United States of America, Appellee,
v.
Dane Allen Yirkovsky, Appellant.

No. 00-3442

UNITED STATES COURT OF APPEALS FOR THE EIGHTH CIRCUIT

Filed December 26, 2001.

1

DANE ALLEN YIRKOVSKY, Defendant - Appellant, Pro se, Rochester, MN.

2

John J. Bishop, Cedar Rapids, IA.

3

MORRIS SHEPPARD ARNOLD, Circuit Judge, dissenting, in which Chief Judge Wollman, and Judge Bowman, join.

ORDER

4

Under the relevant rules, a case is appropriate for en banc consideration if a rehearing "is necessary to secure or maintain uniformity" in our decisions, or if the case "involves a question of exceptional importance." See Fed. R. App. P. 35(a)(1) and (a)(2).
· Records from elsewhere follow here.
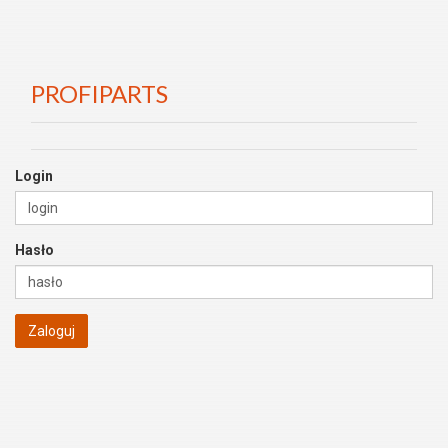
PROFIPARTS
Login
Hasło
Zaloguj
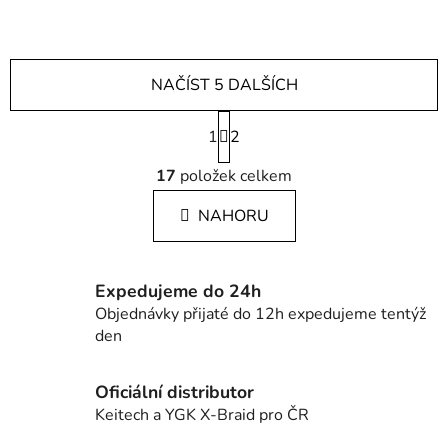
NAČÍST 5 DALŠÍCH
S
1
t
2
r
O
á
17
položek celkem
v
n
l
k
NAHORU
á
o
d
v
a
á
c
n
Expedujeme do 24h
í
í
Objednávky přijaté do 12h expedujeme tentýž
p
den
r
v
Oficiální distributor
k
Keitech a YGK X-Braid pro ČR
y
v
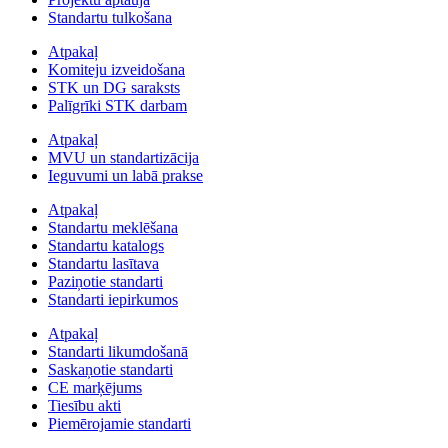
Standartu tulkošana
Atpakaļ
Komiteju izveidošana
STK un DG saraksts
Palīgrīki STK darbam
Atpakaļ
MVU un standartizācija
Ieguvumi un labā prakse
Atpakaļ
Standartu meklēšana
Standartu katalogs
Standartu lasītava
Paziņotie standarti
Standarti iepirkumos
Atpakaļ
Standarti likumdošanā
Saskaņotie standarti
CE marķējums
Tiesību akti
Piemērojamie standarti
I believe that this case qualifies for rehearing en banc on both counts.

5

The answer to the question of whether a sentence violates the eighth amendment is heavily dependent on the circumstances of the individual case, and so the fact that no federal appellate court has ever found that a fifteen-year mandatory sentence under ACCA was unconstitutional is entitled to even less weight than it usually is. For instance, United States v. Reynolds, 215 F.3d 1210 (11th Cir. 2000) (per curiam), cert. denied, 531 U.S. 1000, 148 L. Ed. 2d 470, 121 S. Ct. 500 (2000), which the panel opinion cites, see United States v. Yirkovsky, 259 F.3d 704, 706-07 (8th Cir. 2001), is not a particularly persuasive authority because it involved a twelve-gauge shotgun, see 215 F.3d at 1212, not merely a single twenty-two caliber bullet. The panel opinion also states that while the sentence in this case represented "an extreme penalty under the facts," the court felt that its "hands [were] tied in this matter by the mandatory minimum sentence which Congress established." Yirkovsky, 259 F.3d at 707 n.4. With respect, and on the contrary, a court is obliged to determine whether a criminal sanction offends the eighth amendment, and I believe that we ought to take the case up en banc to consider whether the panel's holding does not run counter to our recent case of Henderson v. Norris, 258 F.3d 706 (8th Cir. 2001).

6

The draconian nature of this sentence is as evident to me as it was to the panel, and the severity of sentences in general under the United States Sentencing Guidelines and recent congressional enactments is, or ought to be, a matter of great public concern to every citizen. The number of people incarcerated in this country is unparallelled and growing exponentially, and the costs of criminal penalties in terms of dislocated lives and public treasure is probably incalculable. The court en banc ought therefore to consider the constitutionality of the sentence imposed in this case. I suggest that on its face the sentence is grossly disproportionate to the offense for which it was imposed.

7

I would therefore grant the petition for rehearing en banc.